En outre, l’existence, pour un nom dérivé d’adjectif de qualité, d’un emploi
dénombrable est imprévisible : on a cet emploi avec jeunesse mais pas avec
vieillesse, avec saleté mais pas avec propreté, etc. Cette absence de régularité
dans l’emploi dénombrable de ces dérivés d’adjectifs, à signification concrète,
contraste fortement avec ce qui se passe pour les noms dérivés d’AEC.

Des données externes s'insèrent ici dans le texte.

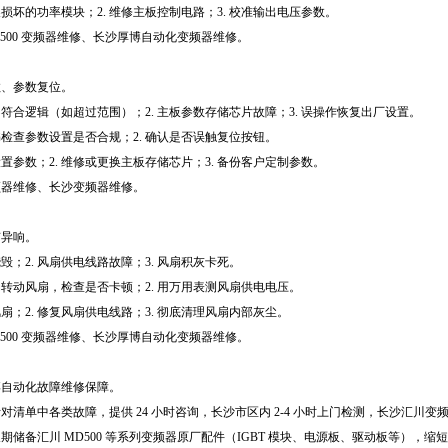
更换损坏的功率模块；2. 维修主板控制电路；3. 校准输出电压参数。
D500 变频器维修、长沙厚博自动化变频器维修。
。
数、参数复位。
置不符合逻辑（如超过范围）；2. 主板参数存储芯片故障；3. 误操作恢复出厂设置。
明书检查参数设置是否合规；2. 确认是否误触复位按钮。
确设置参数；2. 维修或更换主板存储芯片；3. 备份客户定制参数。
频器维修、长沙变频器维修。
有异响。
烧毁；2. 风扇供电线路故障；3. 风扇积灰卡死。
手动转动风扇，检查是否卡顿；2. 用万用表测风扇供电电压。
风扇；2. 修复风扇供电线路；3. 彻底清理风扇内部灰尘。
D500 变频器维修、长沙厚博自动化变频器维修。
博自动化故障维修保障。
对清单中各类故障，提供 24 小时咨询，长沙市区内 2-4 小时上门检测，长沙汇川变频器
期储备汇川 MD500 等系列变频器原厂配件（IGBT 模块、电源板、驱动板等），缩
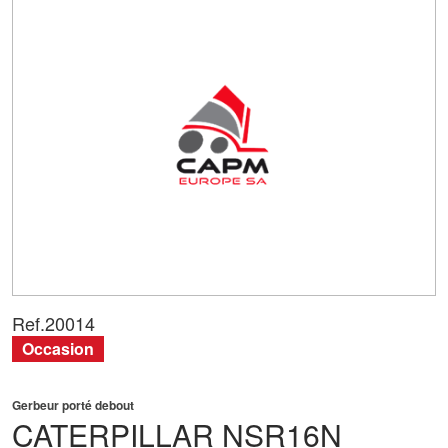
Ref.
20014
Occasion
Gerbeur porté debout
CATERPILLAR
NSR16N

1.2. Les noms dérivés d’AEC
Nous avons établi dans notre travail sur les adjectifs d’évaluation de
comportement qu’ils constituaient, en dépit des apparences, des prédicats de type
ILP. Les noms qui en dérivent sont donc, eux aussi, des noms prédicatifs du
même type, et, en tant que tels, essentiellement indénombrables quoiqu’ils aient,
eux aussi, des emplois dénombrables.
Ce qui complique la description de ces noms, dans leurs deux emplois,
indénombrable et dénombrable, est que les adjectifs correspondants peuvent
apparaître avec deux grands types de sujets, sans qu’on puisse pour autant dire
qu’ils soient polysémiques. On le voit en comparant les deux phrases suivantes :
(7) Jean est gentil de parler tous les jours à ma mère
(8) C’est gentil de la part de Jean de parler tous les jours à ma mère
Dans ces phrases, la gentillesse apparaît successivement comme une propriété de
Jean (cf. l’exemple (7)), puis d’un acte de Jean (cf. l’exemple (8)), sans qu’il y ait
entre elles la moindre différence de sens. Plus exactement, ce n’est pas l’acte
même de parler, accompli par Jean, qui est en lui-même gentil, puisque la phrase
(8) n’implique nullement que Jean parle à ma mère avec gentillesse. Ce qui est
gentil, c’est le simple fait de l’accomplissement par Jean de l’acte de parler.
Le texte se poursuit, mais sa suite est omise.